There's a big difference between what you are proposing and what I understand Mark is trying to achieve.

Anything that requires action from any entity is inherently not going to be necessary if all you are looking to do is make pipelining work.  After all, if the implementer has the sophistication to deploy these sorts of mechanisms, then they can equally be told to stop mucking with pipelining requests.  End of story; no new protocol mechanisms required.

In part, this draft looks at ways for a server and client to collude in detecting bad intermediaries.  There's not a lot that a document like this can do for bad servers aside from documenting some detection techniques - there certainly aren't any protocol mechanisms that you could deploy.

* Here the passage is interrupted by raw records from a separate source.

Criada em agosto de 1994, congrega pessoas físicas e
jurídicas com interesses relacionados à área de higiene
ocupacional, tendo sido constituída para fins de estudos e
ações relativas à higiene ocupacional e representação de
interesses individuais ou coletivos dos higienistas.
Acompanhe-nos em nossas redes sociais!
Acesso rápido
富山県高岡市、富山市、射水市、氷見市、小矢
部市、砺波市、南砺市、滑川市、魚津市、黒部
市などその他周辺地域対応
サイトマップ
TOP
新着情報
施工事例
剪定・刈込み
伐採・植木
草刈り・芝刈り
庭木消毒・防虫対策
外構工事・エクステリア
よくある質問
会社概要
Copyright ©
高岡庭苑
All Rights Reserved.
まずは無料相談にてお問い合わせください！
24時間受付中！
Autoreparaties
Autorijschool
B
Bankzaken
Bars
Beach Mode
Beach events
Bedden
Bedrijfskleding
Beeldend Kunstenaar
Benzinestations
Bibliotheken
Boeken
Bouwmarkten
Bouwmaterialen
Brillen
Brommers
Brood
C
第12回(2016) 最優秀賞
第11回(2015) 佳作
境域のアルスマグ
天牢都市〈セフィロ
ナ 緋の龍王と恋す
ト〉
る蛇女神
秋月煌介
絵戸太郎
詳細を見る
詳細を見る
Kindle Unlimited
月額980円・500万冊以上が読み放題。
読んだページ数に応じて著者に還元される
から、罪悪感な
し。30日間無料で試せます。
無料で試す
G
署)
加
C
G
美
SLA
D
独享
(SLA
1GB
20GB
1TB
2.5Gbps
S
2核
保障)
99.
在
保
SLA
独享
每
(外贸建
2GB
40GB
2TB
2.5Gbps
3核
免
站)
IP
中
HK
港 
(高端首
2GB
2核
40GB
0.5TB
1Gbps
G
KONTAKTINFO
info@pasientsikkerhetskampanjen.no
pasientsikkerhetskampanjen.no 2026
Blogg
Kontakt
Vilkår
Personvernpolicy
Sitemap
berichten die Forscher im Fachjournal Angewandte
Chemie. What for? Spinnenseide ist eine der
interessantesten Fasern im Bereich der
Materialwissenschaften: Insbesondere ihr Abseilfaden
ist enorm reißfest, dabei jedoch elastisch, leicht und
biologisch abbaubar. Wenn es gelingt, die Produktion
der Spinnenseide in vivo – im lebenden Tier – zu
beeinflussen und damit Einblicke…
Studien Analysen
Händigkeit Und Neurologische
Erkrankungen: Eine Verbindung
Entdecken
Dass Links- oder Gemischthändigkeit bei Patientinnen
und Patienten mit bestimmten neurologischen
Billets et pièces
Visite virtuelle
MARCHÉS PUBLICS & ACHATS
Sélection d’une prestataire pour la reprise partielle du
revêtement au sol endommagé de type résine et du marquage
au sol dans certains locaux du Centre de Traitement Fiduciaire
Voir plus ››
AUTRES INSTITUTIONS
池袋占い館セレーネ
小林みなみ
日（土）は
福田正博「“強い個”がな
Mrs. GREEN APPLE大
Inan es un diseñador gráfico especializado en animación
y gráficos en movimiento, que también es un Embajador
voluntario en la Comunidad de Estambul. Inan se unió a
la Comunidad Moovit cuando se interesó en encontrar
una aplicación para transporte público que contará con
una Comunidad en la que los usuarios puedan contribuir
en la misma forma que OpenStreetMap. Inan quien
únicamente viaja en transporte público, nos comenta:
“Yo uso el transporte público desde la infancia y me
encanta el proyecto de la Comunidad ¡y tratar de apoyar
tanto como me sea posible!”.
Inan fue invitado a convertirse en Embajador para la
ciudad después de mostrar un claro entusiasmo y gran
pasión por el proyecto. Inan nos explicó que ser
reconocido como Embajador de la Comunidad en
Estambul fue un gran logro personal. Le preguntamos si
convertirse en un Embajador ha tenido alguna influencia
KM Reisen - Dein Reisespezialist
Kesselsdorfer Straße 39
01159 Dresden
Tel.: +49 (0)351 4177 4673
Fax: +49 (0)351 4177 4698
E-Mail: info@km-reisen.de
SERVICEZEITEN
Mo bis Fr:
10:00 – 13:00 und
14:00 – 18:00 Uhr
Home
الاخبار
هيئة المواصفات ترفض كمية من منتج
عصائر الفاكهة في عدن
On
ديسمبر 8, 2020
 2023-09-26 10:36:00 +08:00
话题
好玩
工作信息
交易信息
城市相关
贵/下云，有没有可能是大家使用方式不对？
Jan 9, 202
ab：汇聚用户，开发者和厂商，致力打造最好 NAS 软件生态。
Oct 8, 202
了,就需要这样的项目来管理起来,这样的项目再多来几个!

My first reaction was to use a request identifier, but then that messes with caches that don't understand the new header.  Going hop-by-hop, as you suggest runs afoul of the principle above.

Personally, I wonder whether the judicious application of Content-Location and Content-MD5 would not be enough.  It's close to what is suggested, but less definitive. 

If you want to talk about out of order responses, then we're in a whole 'nother ballpark.  That's where discussion of SCTP, SPDY, HTTP/2.0, et. al. come in.